Some Atmospheric Nanoparticles Could Have Cosmetic Sources

Atmospheric scientists propose that personal care products, such as antiperspirants, could be a potential source of ultrafine particulate matter in air, which can influence climate and pose risks to respiratory and cardiovascular health (Environ. Sci. Technol. 2014, DOI: 10.1021/es5026933). On the basis of data from the U.S. and Finland, they find that airborne nanoparticles in highly populated areas often contain silicon. They hypothesize that organic silicon compounds found in cosmetics and building materials could contribute to the growth of these nanoparticles.

Ultrafine particles, up to 100 nm in diameter, are produced by vehicle exhaust and other combustion processes. They also form when volatile species condense in the atmosphere, often through photochemical reactions. Scientists want to understand the elemental composition of these nanoparticles to determine their sources. Identifying human-made sources could help policymakers regulate levels of the nanoparticles. But pinning down sources has been difficult because the particles’ small size makes them tricky to capture and analyze.

Several years ago, Murray V. Johnston of the University of Delaware and his colleagues developed a nanoaerosol mass spectrometer that can measure the elemental composition of nanoparticles between 10 and 30 nm in diameter (Anal. Chem. 2006, DOI: 10.1021/ac052243l). In the current study, they analyzed data obtained with the instrument between 2006 and 2012 at urban, suburban, and rural sites around the U.S. and at a pristine forest site in Finland, in measurement campaigns lasting several weeks.

They found silicon in nanoparticles, with a much greater prevalence in urban environments. In Pasadena, Calif., which is part of the Los Angeles metropolitan area, 40% of the measured nanoparticles contained silicon; in Wilmington, Del., a smaller city in the Philadelphia metropolitan area, the proportion ranged from 5 to 13%. In these populated areas, the proportion of silicon-containing nanoparticles did not vary greatly with wind direction, suggesting a diffuse source.
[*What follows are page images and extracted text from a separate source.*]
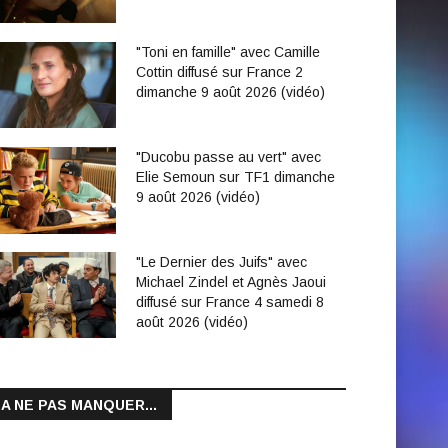
"Toni en famille" avec Camille
Cottin diffusé sur France 2
dimanche 9 août 2026 (vidéo)
"Ducobu passe au vert" avec
Elie Semoun sur TF1 dimanche
9 août 2026 (vidéo)
"Le Dernier des Juifs" avec
Michael Zindel et Agnès Jaoui
diffusé sur France 4 samedi 8
août 2026 (vidéo)
A NE PAS MANQUER...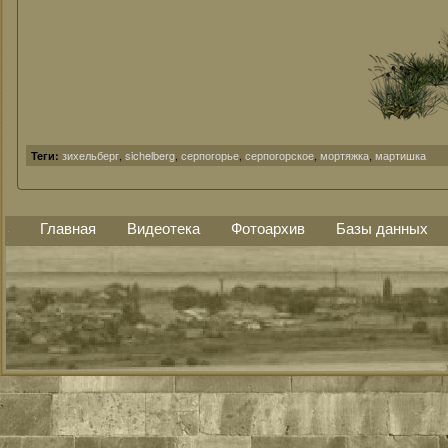
зихельберг
,
sichelberg
,
серпогорье
,
серпогорское
,
мортяжка
,
мартишка
Теги:
Главная
Видеотека
Фотоархив
Базы данных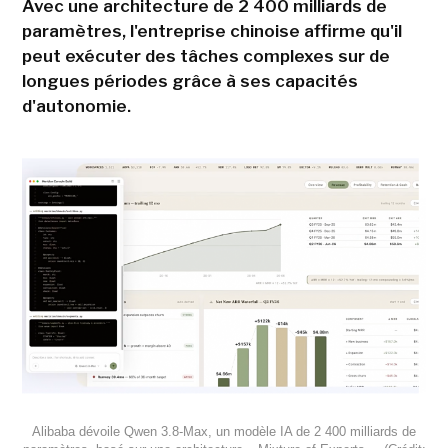
Avec une architecture de 2 400 milliards de
paramètres, l'entreprise chinoise affirme qu'il
peut exécuter des tâches complexes sur de
longues périodes grâce à ses capacités
d'autonomie.
Alibaba dévoile Qwen 3.8-Max, un modèle IA de 2 400 milliards de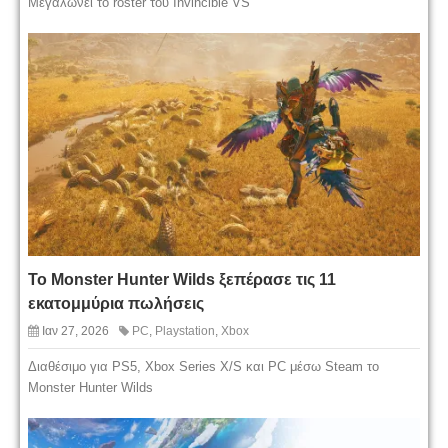
Μεγαλώνει το roster του Invincible VS
To Monster Hunter Wilds ξεπέρασε τις 11
εκατομμύρια πωλήσεις
Ιαν 27, 2026
PC
,
Playstation
,
Xbox
Διαθέσιμο για PS5, Xbox Series X/S και PC μέσω Steam το
Monster Hunter Wilds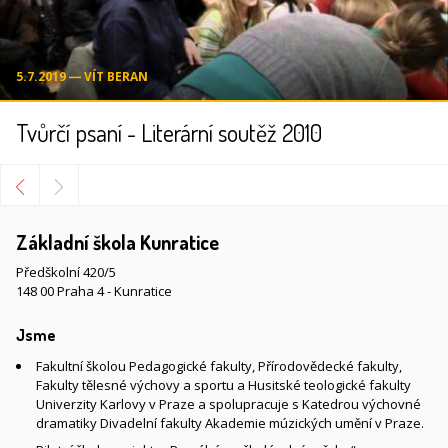
5.7.2019 ― VÍT BERAN
Tvůrčí psaní - Literární soutěž 2010
Základní škola Kunratice
Předškolní 420/5
148 00 Praha 4 - Kunratice
Jsme
Fakultní školou Pedagogické fakulty, Přírodovědecké fakulty,
Fakulty tělesné výchovy a sportu a Husitské teologické fakulty
Univerzity Karlovy v Praze a spolupracuje s Katedrou výchovné
dramatiky Divadelní fakulty Akademie múzických umění v Praze.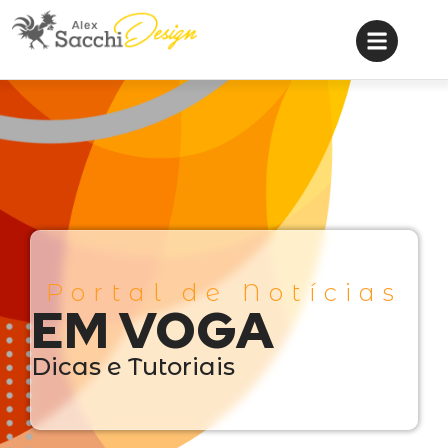
Portal de Notícias
EM VOGA
Dicas e Tutoriais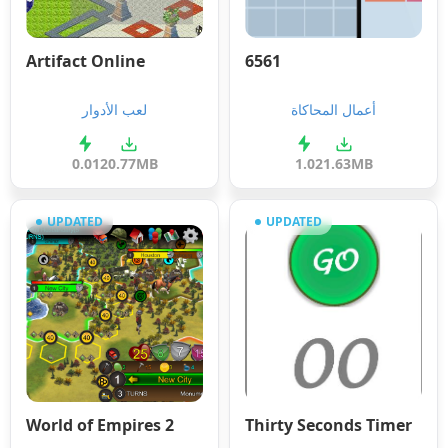
Artifact Online
6561
أعمال المحاكاة
لعب الأدوار
0.01
20.77MB
1.0
21.63MB
UPDATED
UPDATED
World of Empires 2
Thirty Seconds Timer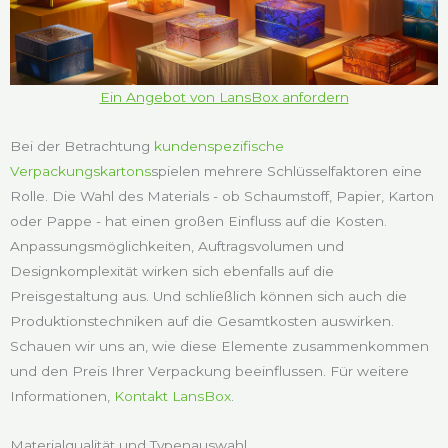
Ein Angebot von LansBox anfordern
Bei der Betrachtung
kundenspezifische
Verpackungskartons
spielen mehrere Schlüsselfaktoren eine
Rolle. Die Wahl des Materials - ob Schaumstoff, Papier, Karton
oder Pappe - hat einen großen Einfluss auf die Kosten.
Anpassungsmöglichkeiten, Auftragsvolumen und
Designkomplexität wirken sich ebenfalls auf die
Preisgestaltung aus. Und schließlich können sich auch die
Produktionstechniken auf die Gesamtkosten auswirken.
Schauen wir uns an, wie diese Elemente zusammenkommen
und den Preis Ihrer Verpackung beeinflussen. Für weitere
Informationen,
Kontakt LansBox
.
Materialqualität und Typenauswahl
At the pristine site in Finland, only about 2% of nanoparticles contained silicon.

Nitrates, sulfates, and organic compounds are thought to be the main components of atmospheric nanoparticles. So Johnston was surprised by the prevalence of silicon in nanoparticles at the urban and suburban sites. He calls the discovery “completely unexpected.”

Given the greater proportion of silicon-containing nanoparticles in populated areas, the researchers suspected the particles had a human-made source. They hypothesized that a likely source is semivolatile organic silicon compounds called siloxanes, which are commonly found in personal care products, as well as in building materials, laboratory equipment, and tubing. Once in the gas phase, these compounds can be oxidized by hydroxyl radicals in the presence of light, forming products that could condense onto and enlarge existing nanoparticles.

To test this hypothesis, collaborator Charles O. Stanier of the University of Iowa made an atmospheric transport model for three of the most common cyclic siloxanes found in personal care products—octamethylcyclotetrasiloxane, decamethylcyclopentasiloxane, and dodecamethylcyclohexasiloxane. The team estimated emission rates for the compounds based on U.S. population data, as well as information based on antiperspirant sales and usage (Environ. Sci. Technol. 2010, DOI: 10.1021/es100411w). They then applied known rates for the reaction of siloxanes with hydroxyl radicals in the atmosphere, to predict the concentration of oxidized cyclic siloxanes across the U.S. These concentrations peaked in populated areas such as Los Angeles and the East Coast, consistent with the team’s field data.

Neil M. Donahue, an atmospheric chemist at Carnegie Mellon University, calls it a pioneering study and says that the team’s hypothesis about siloxanes is convincing. He finds it interesting to see a “plume of deodorant coming away from large cities.” Although the team has shown that this oxidation process could be significant in some contexts, he adds, its significance for ultrafine particle growth in general has yet to be determined.